I am new to python and I am trying to use libsvm. I am trying to do cross validation with the help of grid.py. I get my data from a database so its not in sparse form. Is there any way to convert it in sparse form as required by the data format in grid.py. In the documents it is stated that the dataset should be in this format:
<label> <index1>:<value1> <index2>:<value2> ...

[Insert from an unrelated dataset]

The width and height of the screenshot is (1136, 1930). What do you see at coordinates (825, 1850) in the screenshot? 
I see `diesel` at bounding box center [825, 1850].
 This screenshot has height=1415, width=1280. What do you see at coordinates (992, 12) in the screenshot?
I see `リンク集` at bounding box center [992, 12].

I tried using svm_train and with the help of svm_parameter I could generate the model.
y,x=[location_list,data_list]
prob=svm_problem(y,x)
param=svm_parameter('-t 2')
model=svm_train(prob,param)
Here my training data is in the format
location_list=[8143L,8163L....]
data_list=[[ -62L, -72L, -62L, -55L, -75L, -66L, -66L, -56L, -57L, -76L, -75L, -79L, -68L, -74L,
-59L....],[-62L, -72L, -62L, -55L, -75L, -66L, -66L, -56L, -57L, -76L, -75L, -79L, -68L, -74L,
-59L....],......]
I tried passing prob as the dataset in grid.py but it says dataset not found so may be it should be written in a file. Or is there any way I can pass the prob variable as the dataset to grid.py.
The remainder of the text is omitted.